Генке трудно сейчас представить те далекие счастливые времена, когда он, беззаботный, будет учиться в городе, в институте, но не возражает матери, молчит, опасаясь расстроить ее и без того больную. Мать поняла его, молчащего, стала рассказывать о своей работе в колхозе, выбирая из памяти что-то радостное, обнадеживающее.

Вышло так, что не Генка — хоть он и маленький, но хозяин в доме, успокаивал мать — что собирался делать, а наоборот, она его обласкивала своими воспоминаниями, которые, как фонариком, подсветились два или три раза кстати сказанной присказкой — один горюет, а артель воюет.

 

Генка долго не спал, время от времени перевертывая прохладной стороной подушку к щеке. Под самым куполом полога то врозь, то дуэтом гудели два комара. Один — тоненько, второй — бомбовозом, видно, успел напиться Генкиной крови.

Что-то завтра будет? Должно же быть хорошее. Обязательно ведь должно! Как же иначе? Иначе уж и нельзя. Потому что — некуда...

Генка вспомнил свои праздники, кончившиеся несколько дней назад. Сейчас он. праздниками считает работу в общей артели, когда косили на силос и на сено луга у деревни, когда стали ездить на широкие пожни. Отмахивать-то приходилось не меньше, чем в Трестунах. Зато светло на душе было. Его приняли без разговоров, а если и спрашивал кто из любопытства, сколько ему лет, и он отвечал, что тринадцать, не верили. Он, длинный, жилистый, выглядел на пятнадцать-шестнадцать. Потом ведь с первого прокоса поняли, что он их не объест. Одна баба посмотрела на него в первый день, сказала:

— Гляди-кось, замах-то Филиппихин.

Ему нравилось, что колхозники мать уважают. Жалко только: обезножила нынче мамка, а то бы вдвоем им и черт не брат. Не знали бы горя.

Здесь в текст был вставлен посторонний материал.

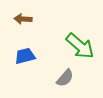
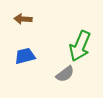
green arrow: rotated 72 degrees clockwise
gray semicircle: moved 4 px up; rotated 12 degrees clockwise
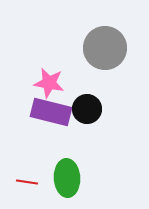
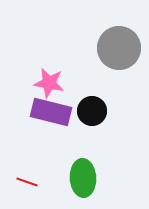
gray circle: moved 14 px right
black circle: moved 5 px right, 2 px down
green ellipse: moved 16 px right
red line: rotated 10 degrees clockwise
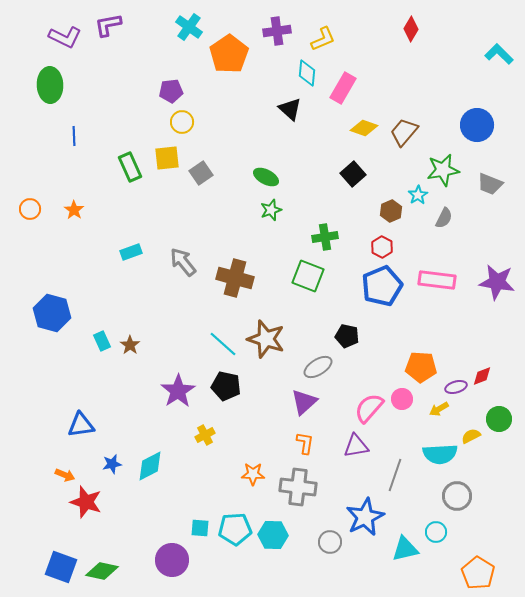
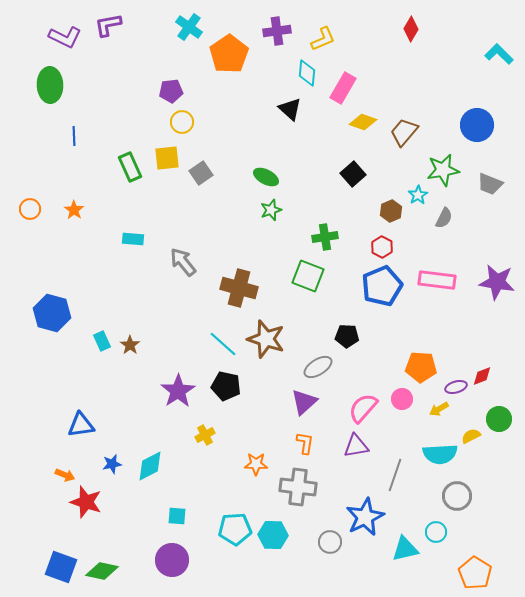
yellow diamond at (364, 128): moved 1 px left, 6 px up
cyan rectangle at (131, 252): moved 2 px right, 13 px up; rotated 25 degrees clockwise
brown cross at (235, 278): moved 4 px right, 10 px down
black pentagon at (347, 336): rotated 10 degrees counterclockwise
pink semicircle at (369, 408): moved 6 px left
orange star at (253, 474): moved 3 px right, 10 px up
cyan square at (200, 528): moved 23 px left, 12 px up
orange pentagon at (478, 573): moved 3 px left
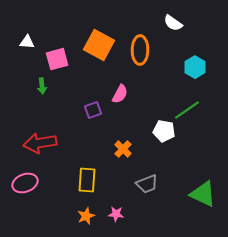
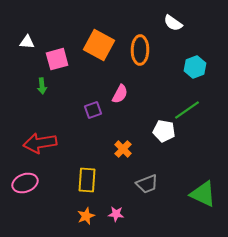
cyan hexagon: rotated 10 degrees clockwise
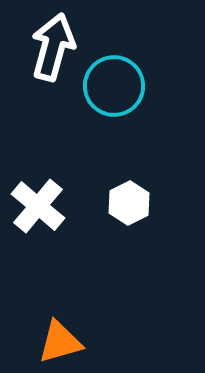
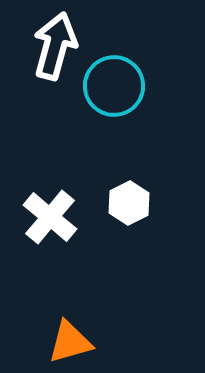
white arrow: moved 2 px right, 1 px up
white cross: moved 12 px right, 11 px down
orange triangle: moved 10 px right
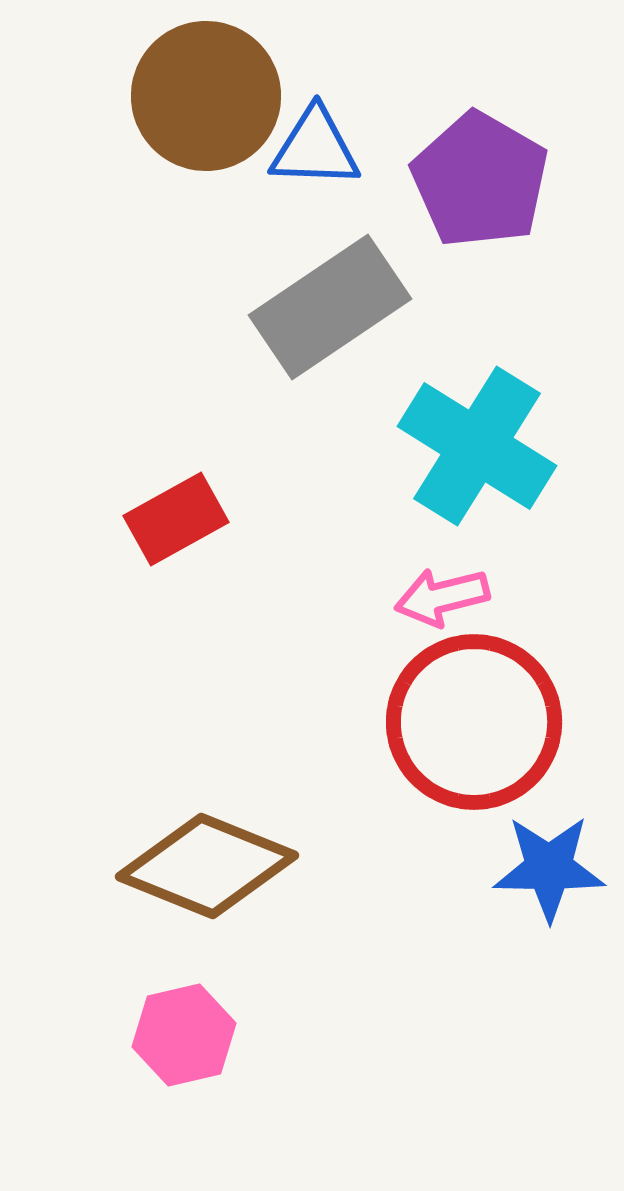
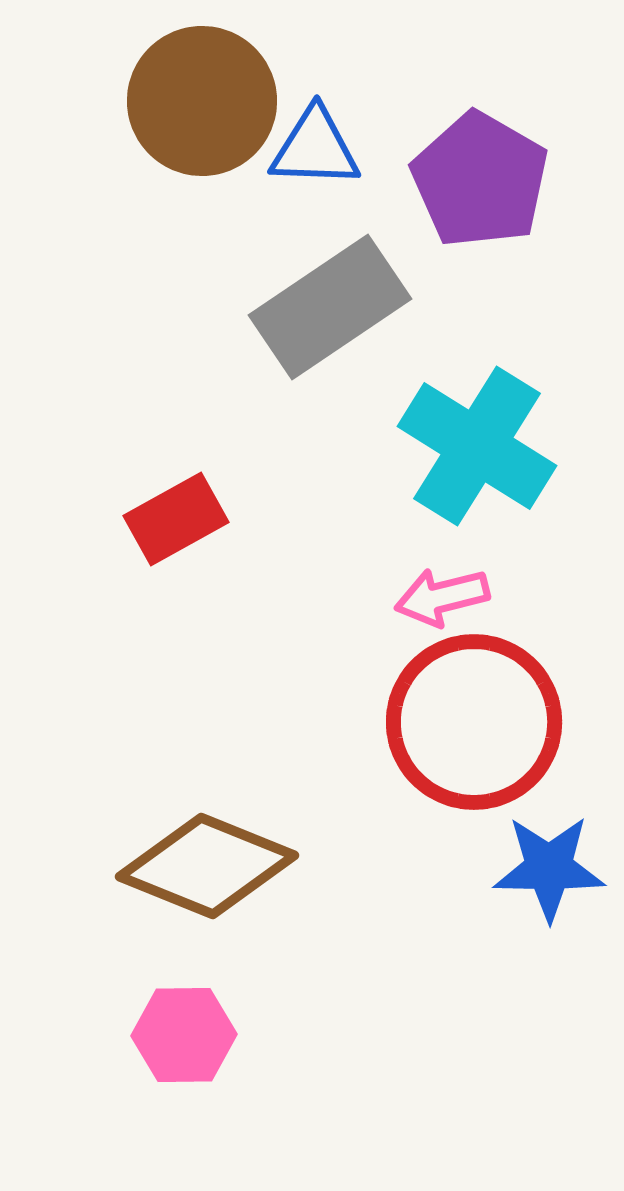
brown circle: moved 4 px left, 5 px down
pink hexagon: rotated 12 degrees clockwise
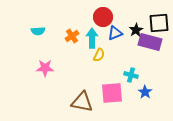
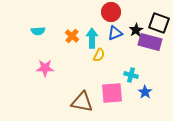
red circle: moved 8 px right, 5 px up
black square: rotated 25 degrees clockwise
orange cross: rotated 16 degrees counterclockwise
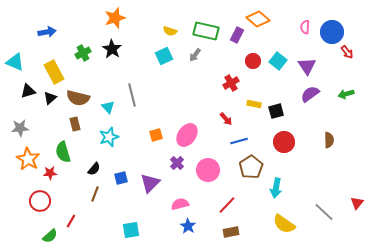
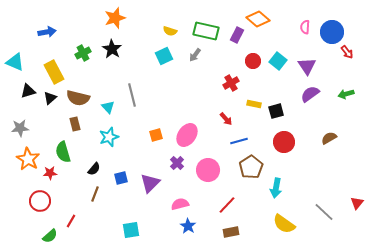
brown semicircle at (329, 140): moved 2 px up; rotated 119 degrees counterclockwise
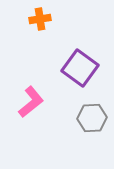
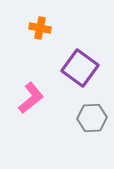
orange cross: moved 9 px down; rotated 20 degrees clockwise
pink L-shape: moved 4 px up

Вообще здесь никто ни на кого не смотрел косо. Сколько кто ни наработает, каждый получал равную долю из пятой части сена, заготовленного для колхозных ферм. Здесь, ясное дело, были какие-то свои, не только нынешние расчеты. Вот, к примеру, дед, которого все: и стар и млад — зовут дядей Кирюшкой. Ему лет семьдесят. Лицо у него черней и морщинистей сушеной груши, ноги кривые и еле слушаются. А он с первого дня вместе со всеми. И коса у него есть, маленькая острая «семерка». Однако он ею не косит. Он совсем не косит, только бьет косы. Генка не слышал, чтобы его кто-то попрекнул или обозвал за глаза нахлебником. Наоборот, только и слышишь — дядя Кирюшка да дядя Кирюшка. Раньше-то он, наверно, был лихой косарь и не боялся переработать на общей пожне. Он жив сейчас благодарной людской памятью. Может быть, из-за матери так дружелюбно относились и к Генке.